Uma obra-prima, tal como o filme que acompanha. Assim é a trilha sonora de O Silêncio dos Inocentes, um dos tantos triunfos de Howard Shore, compositor que conduz a trajetória evolutiva de Clarice Starling e Hannibal Lecter com pompa. O canadense, parceiro de David Cronenberg em longas jornadas em torno de tramas enigmáticas e psicologicamente densas, assumiu aqui, um trabalho opressor, acompanhado por latões, cordas constantes, harpas, flautas, dentre tantos outros instrumentos peculiarmente trabalhados para a construção do tom ideal para o filme dirigido por Jonathan Demme. O tema principal é um primor auditivo. Começa suave e sobre gradativamente, por meio da sonoridade de cordas graves, instrumentos de sopro baixos e acordes que parecem ondular na textura inquietante. Encontramos trepidação, lentidão proposital e cordas taciturnas em The Asylum, composição que nos passa um pouco de ansiedade. Clarice traz protagonismo dos sopros e elementos das composições anteriores. É uma das faixas mais importantes, pois expõe a intensidade da protagonista em sua jornada passional.
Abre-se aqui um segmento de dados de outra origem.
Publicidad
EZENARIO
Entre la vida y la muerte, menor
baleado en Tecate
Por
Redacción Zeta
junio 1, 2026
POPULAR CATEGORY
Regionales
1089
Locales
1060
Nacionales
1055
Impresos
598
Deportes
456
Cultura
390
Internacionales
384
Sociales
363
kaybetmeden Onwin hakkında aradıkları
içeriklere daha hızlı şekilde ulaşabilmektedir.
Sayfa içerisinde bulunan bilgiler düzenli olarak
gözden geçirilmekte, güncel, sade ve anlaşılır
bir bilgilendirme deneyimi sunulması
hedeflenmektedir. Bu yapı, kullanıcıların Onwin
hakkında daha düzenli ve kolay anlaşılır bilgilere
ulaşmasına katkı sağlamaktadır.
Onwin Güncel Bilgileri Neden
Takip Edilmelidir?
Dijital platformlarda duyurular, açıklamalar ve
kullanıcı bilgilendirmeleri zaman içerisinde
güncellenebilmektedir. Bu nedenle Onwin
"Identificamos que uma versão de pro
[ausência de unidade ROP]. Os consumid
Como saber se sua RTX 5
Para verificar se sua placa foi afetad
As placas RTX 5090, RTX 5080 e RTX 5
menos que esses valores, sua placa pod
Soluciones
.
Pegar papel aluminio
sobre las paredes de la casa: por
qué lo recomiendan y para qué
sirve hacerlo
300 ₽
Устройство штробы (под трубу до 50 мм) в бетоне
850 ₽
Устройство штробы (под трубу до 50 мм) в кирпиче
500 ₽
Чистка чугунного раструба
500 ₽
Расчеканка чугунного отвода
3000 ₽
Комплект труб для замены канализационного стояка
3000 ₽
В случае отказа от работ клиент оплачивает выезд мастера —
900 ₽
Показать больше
Quid Pro Quo e Lambs Screamings são demasiadamente sombrias, a primeira por conta do uso assertivo de trompas e a segunda por unificar cordas e sopro suave, numa simbiose quase romântica. The Cellar, faixa que representa o choque entre Buffalo Bill e Clarice Starling, traz densas cordas que soam como uivos, num contraste entre instrumentos de sopro, antecipação de Finale, composição com presença firme de harpas dedilhadas e flexibilidade das cordas que entre um ponto e outro da música, ressoa travessa, antes de triunfar em seu desfecho denso. O trabalho de Hans Zimmer na sequência é também maravilhoso, mas a textura de Shore é o ponto alto de todo este universo de personagens esféricos e conflitos dramáticos poderosos. Desenvolvida pelo músico com base na montagem bruta do filme, sem necessariamente se prender ao roteiro, a trilha sonora de O Silêncio dos Inocentes reflete o ponto de vista feminino da protagonista, bastante significativo, num trabalho com progressão de acordes, instrumentos justapostos em camadas e uma proposta que se tornou assustadora, sem ser a intenção inicial de seu compositor.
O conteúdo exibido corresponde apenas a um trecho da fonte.